Restaurant advocates are concerned about spiking operating costs amid tough economic times.

The Department of Labor issued a final rule Tuesday that will expand overtime protections for millions of workers.

Currently, employers are required to pay overtime to executive, administrative, and professional full-time salaried workers making less than $35,568. Effective July 1, the threshold will jump to $43,888. By January 1, 2025, it will bump even higher to $58,656. Starting July 1, 2027, salary thresholds will update every three years, by applying up-to-date wage data to determine new salary levels, the federal government said.

“This rule will restore the promise to workers that if you work more than 40 hours in a week, you should be paid more for that time,” acting labor secretary Julie Su said in a statement. “Too often, lower-paid salaried workers are doing the same job as their hourly counterparts but are spending more time away from their families for no additional pay. That is unacceptable.
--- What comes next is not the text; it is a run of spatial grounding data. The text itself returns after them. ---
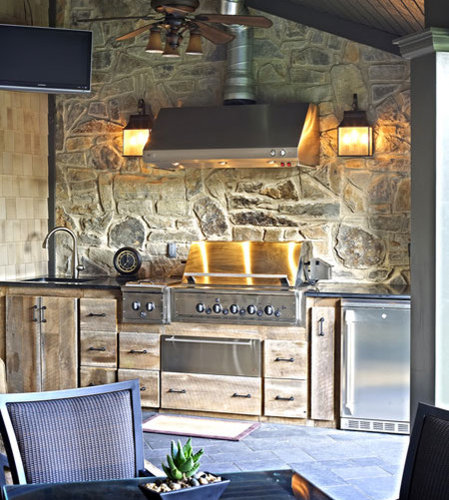 The height and width of the screenshot is (500, 449). In order to click on lanterns in this screenshot , I will do `click(354, 147)`, `click(131, 145)`. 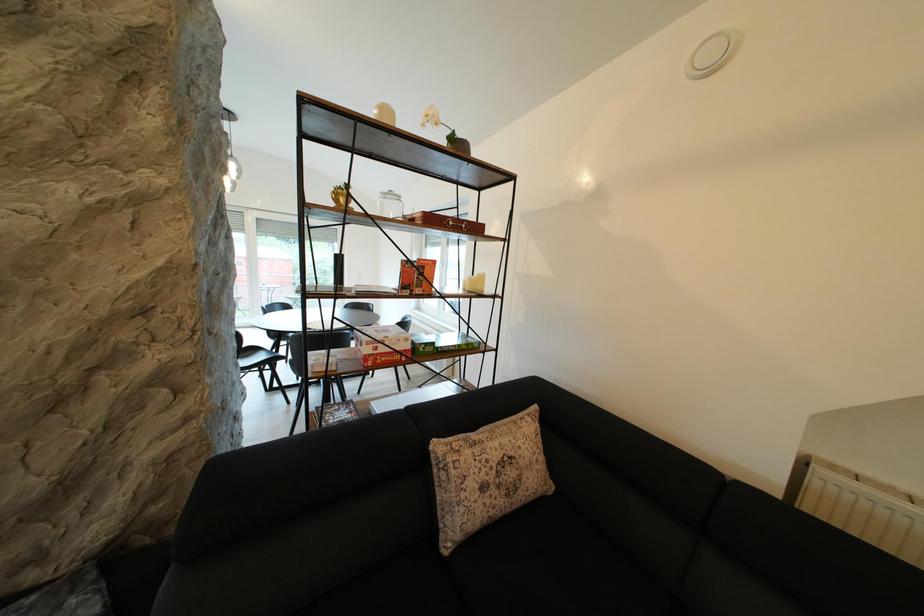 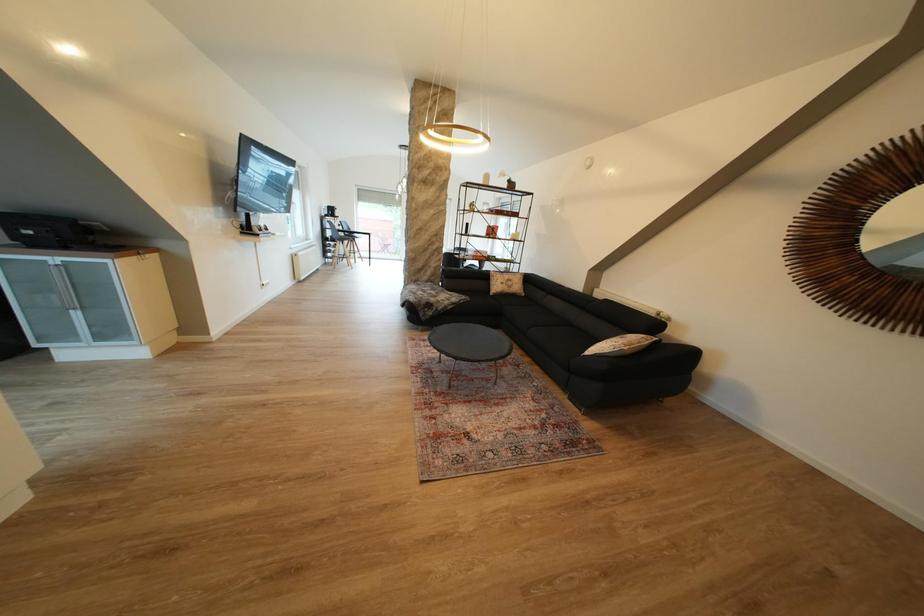 Question: Which direction would the cameraman need to move to produce the second image? Reply with the corresponding letter.

Choices:
 (A) Left
 (B) Right
 (C) Forward
 (D) Backward

Answer: (D) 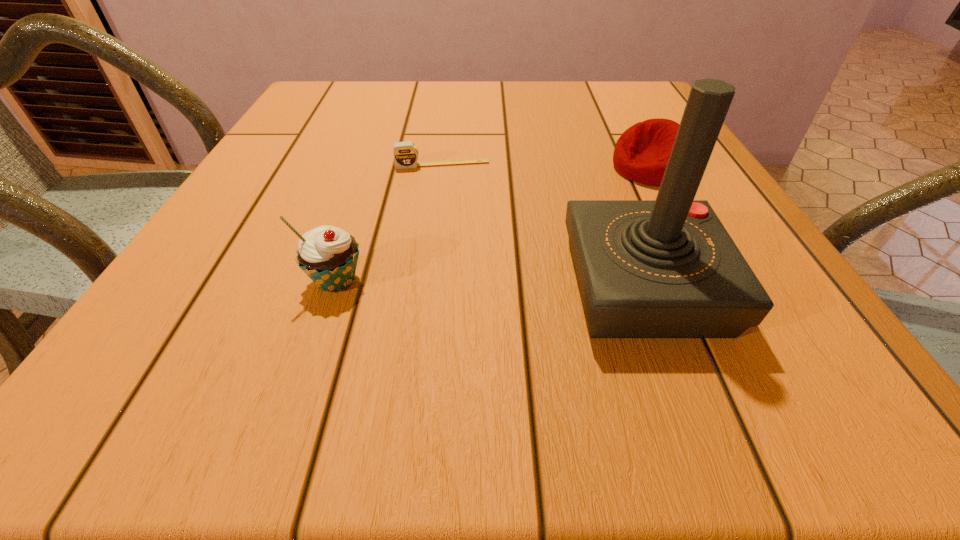 Where is `vacant space in between the cupcake and the joystick`? The image size is (960, 540). vacant space in between the cupcake and the joystick is located at coordinates (491, 284).

The image size is (960, 540). In order to click on blank region between the third shortest object and the tallest object in this screenshot , I will do `click(491, 284)`.

The height and width of the screenshot is (540, 960). In order to click on vacant space in between the tallest object and the shortest object in this screenshot , I will do `click(543, 226)`.

Locate an element on the screen. This screenshot has width=960, height=540. object that is the second closest to the shortest object is located at coordinates (667, 268).

Locate an element on the screen. object that ranks as the third closest to the tallest object is located at coordinates (328, 255).

Identify the location of vacant point that satisfies the following two spatial constraints: 1. on the front side of the joystick; 2. on the rectangular base of the cupcake. (334, 286).

What are the coordinates of `vacant area in the image that satisfies the following two spatial constraints: 1. on the front side of the joystick; 2. on the rectangular base of the third shortest object` in the screenshot? It's located at (334, 286). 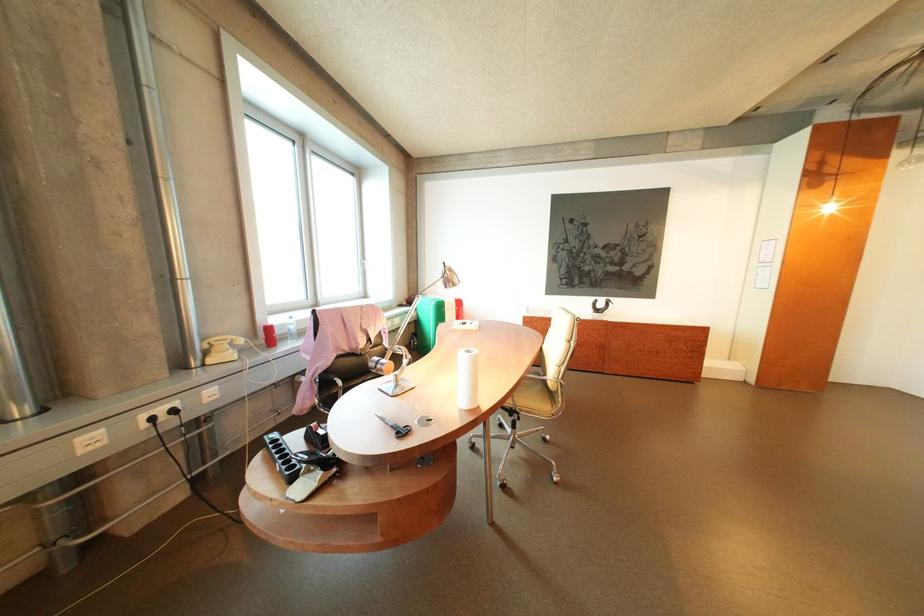 The image size is (924, 616). What do you see at coordinates (400, 430) in the screenshot? I see `the black scissors` at bounding box center [400, 430]. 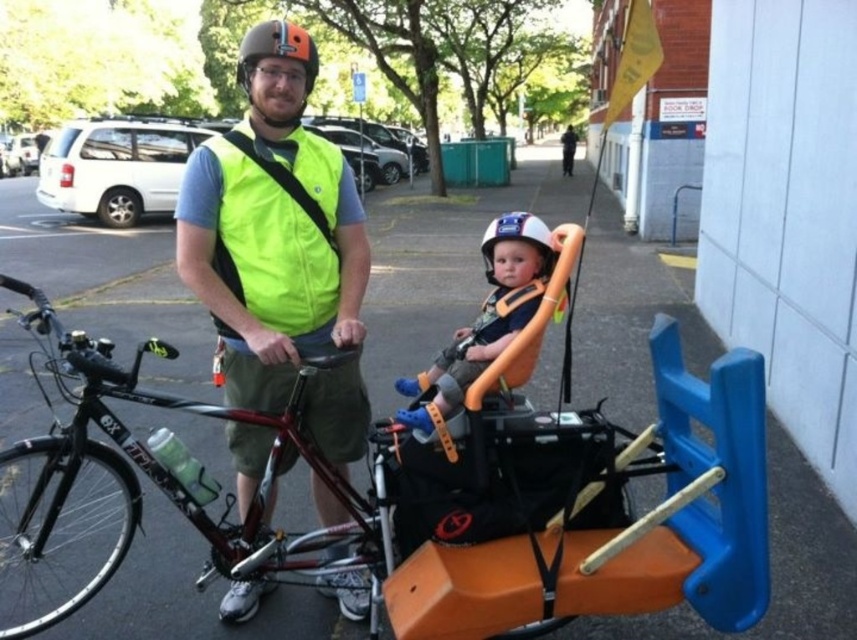 Question: Which of the following is the farthest from the observer?

Choices:
 (A) (571, 490)
 (B) (324, 285)
 (C) (243, 38)

Answer: (C)

Question: Which object is the farthest from the white matte helmet at center?

Choices:
 (A) neon yellow fabric safety vest at center
 (B) neon yellow vest at center
 (C) orange plastic baby carriage at center
 (D) matte orange helmet at center

Answer: (D)

Question: Estimate the real-world distances between objects in this image. Which object is closer to the matte orange helmet at center?

Choices:
 (A) white matte helmet at center
 (B) neon yellow vest at center

Answer: (B)

Question: In this image, where is orange plastic baby carriage at center located relative to shiny black frame at center?

Choices:
 (A) right
 (B) left

Answer: (A)

Question: Does neon yellow vest at center have a smaller size compared to neon yellow fabric safety vest at center?

Choices:
 (A) yes
 (B) no

Answer: (B)

Question: From the image, what is the correct spatial relationship of orange plastic baby carriage at center in relation to neon yellow fabric safety vest at center?

Choices:
 (A) right
 (B) left

Answer: (A) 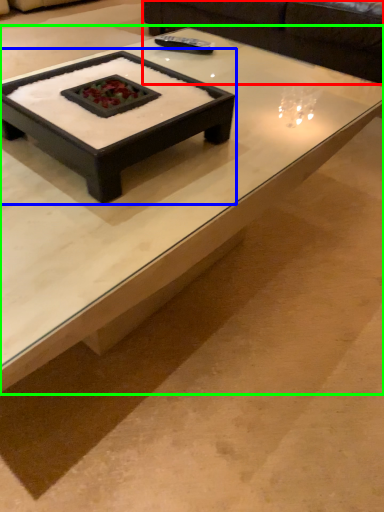 Question: Which object is positioned farthest from couch (highlighted by a red box)? Select from coffee table (highlighted by a blue box) and coffee table (highlighted by a green box).

Choices:
 (A) coffee table
 (B) coffee table

Answer: (A) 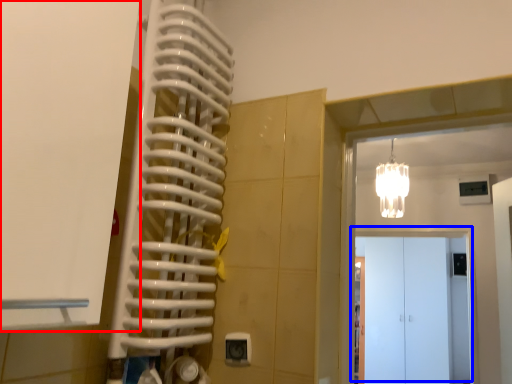 Question: Which of the following is the closest to the observer, door (highlighted by a red box) or door (highlighted by a blue box)?

Choices:
 (A) door
 (B) door

Answer: (A) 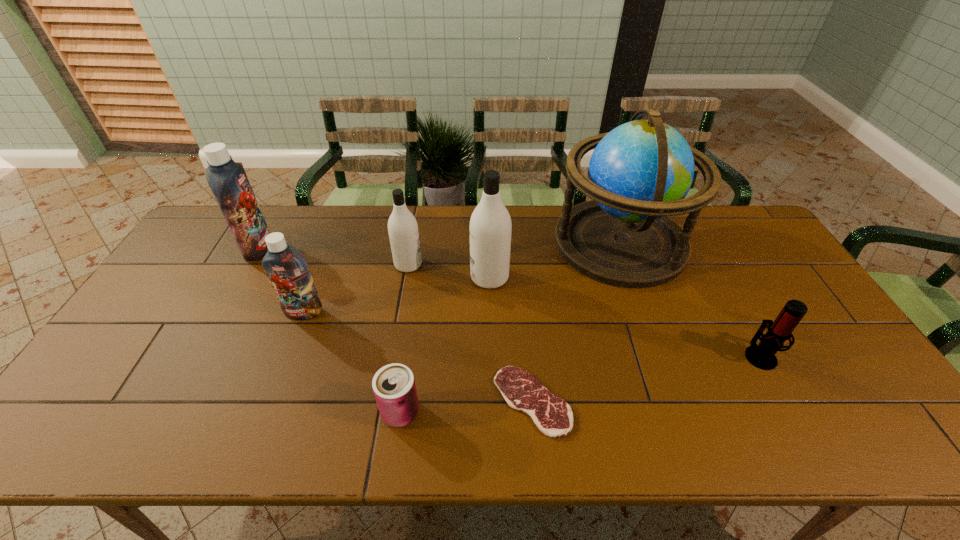 In the image, there is a desktop. Where is `vacant space at the near edge`? The width and height of the screenshot is (960, 540). vacant space at the near edge is located at coordinates pos(621,413).

At what (x,y) coordinates should I click in order to perform the action: click on vacant area at the left edge of the desktop. Please return your answer as a coordinate pair (x, y). The height and width of the screenshot is (540, 960). Looking at the image, I should click on (130, 368).

In the image, there is a desktop. At what (x,y) coordinates should I click in order to perform the action: click on blank space at the right edge. Please return your answer as a coordinate pair (x, y). Looking at the image, I should click on (761, 251).

Identify the location of empty location between the globe and the second shampoo from right to left. (515, 253).

Find the location of `free space between the tallest object and the steak`. free space between the tallest object and the steak is located at coordinates (576, 322).

What are the coordinates of `empty space between the globe and the fourth nearest object` in the screenshot? It's located at (462, 278).

Locate an element on the screen. unoccupied position between the fourth nearest object and the microphone is located at coordinates (532, 334).

Identify the location of free space between the tallest object and the right white shampoo. This screenshot has height=540, width=960. (555, 260).

This screenshot has width=960, height=540. Identify the location of vacant area that lies between the left white shampoo and the can. (404, 339).

Where is `free space between the seventh tallest object and the globe`? The width and height of the screenshot is (960, 540). free space between the seventh tallest object and the globe is located at coordinates (511, 327). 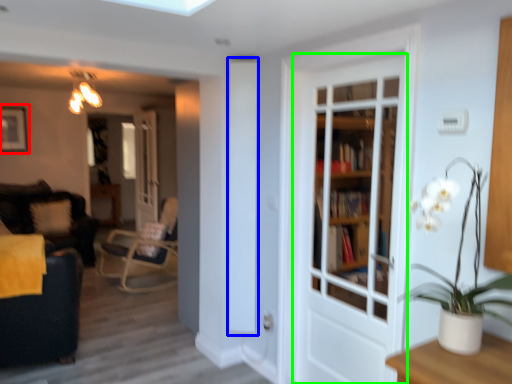 Question: Which is nearer to the picture frame (highlighted by a red box)? screen door (highlighted by a blue box) or door (highlighted by a green box).

Choices:
 (A) screen door
 (B) door

Answer: (A) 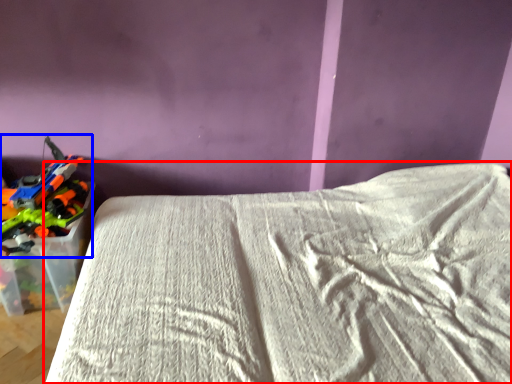 Question: Which object is closer to the camera taking this photo, bed (highlighted by a red box) or toy (highlighted by a blue box)?

Choices:
 (A) bed
 (B) toy

Answer: (A) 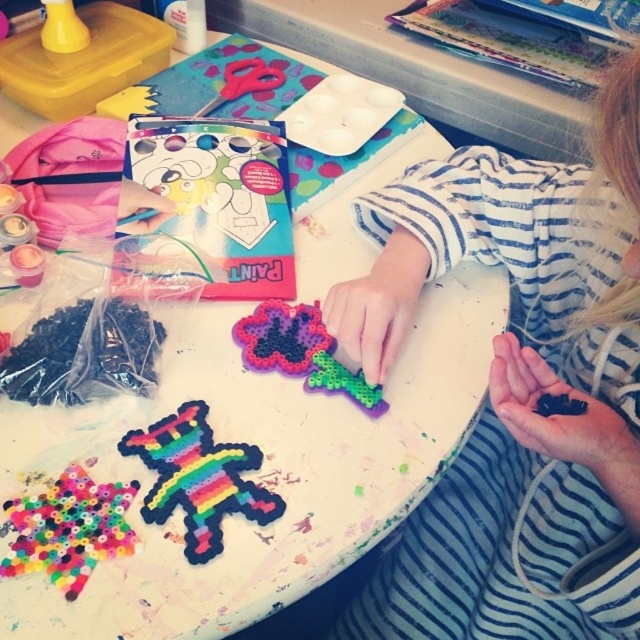 Question: Is striped fabric shirt at center further to the viewer compared to translucent plastic flower at center?

Choices:
 (A) no
 (B) yes

Answer: (A)

Question: Considering the relative positions of striped fabric shirt at center and rainbow plastic beads at center in the image provided, where is striped fabric shirt at center located with respect to rainbow plastic beads at center?

Choices:
 (A) above
 (B) below

Answer: (A)

Question: Does striped fabric shirt at center have a lesser width compared to rainbow plastic beads at center?

Choices:
 (A) no
 (B) yes

Answer: (A)

Question: Which object is positioned closest to the translucent plastic flower at center?

Choices:
 (A) rainbow plastic beads at center
 (B) striped fabric shirt at center
 (C) rainbow plastic toy at lower left

Answer: (C)

Question: Which of the following is the closest to the observer?

Choices:
 (A) (506, 406)
 (B) (68, 490)
 (C) (237, 508)
 (D) (314, 364)

Answer: (C)

Question: Which object is the closest to the rainbow plastic toy at lower left?

Choices:
 (A) striped fabric shirt at center
 (B) rainbow plastic beads at center
 (C) translucent plastic flower at center

Answer: (B) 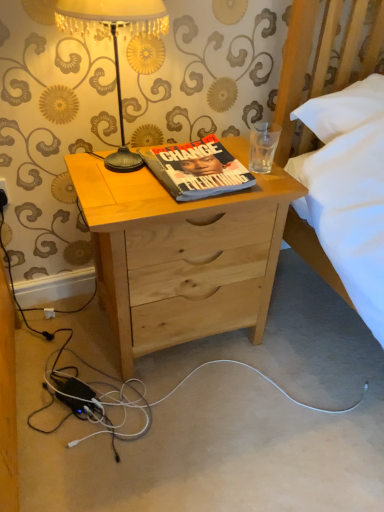 This screenshot has width=384, height=512. In order to click on vacant space that's between gold textured lampshade at upper left and hardcover book at center in this screenshot , I will do `click(144, 192)`. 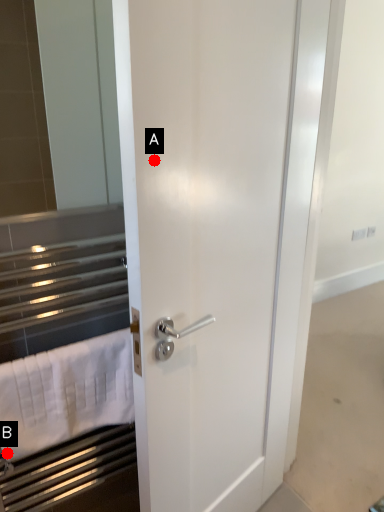 Question: Two points are circled on the image, labeled by A and B beside each circle. Which point is closer to the camera?

Choices:
 (A) A is closer
 (B) B is closer

Answer: (A)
The Biden-Harris administration is following through on our promise to raise the bar for workers who help lay the foundation for our economic prosperity.”

The National Restaurant Association vehemently opposes the rule, stating that it will “exponentially increase operating costs.” The group also noted that because the Department of Labor created a one-size-fits-all rule based on national income data, instead of regional data, the shift will disproportionately impact operators in the South and Midwest.

The notable increase in the threshold renews an effort previously made during the Obama administration. Back in 2016, the Department of Labor aimed to nearly double the threshold from $23,660 to $47,476, potentially granting overtime pay eligibility to over 4 million workers. However, this initiative was thwarted by a lawsuit led by Republicans. Subsequently, in 2019, the Trump administration raised it to $35,568.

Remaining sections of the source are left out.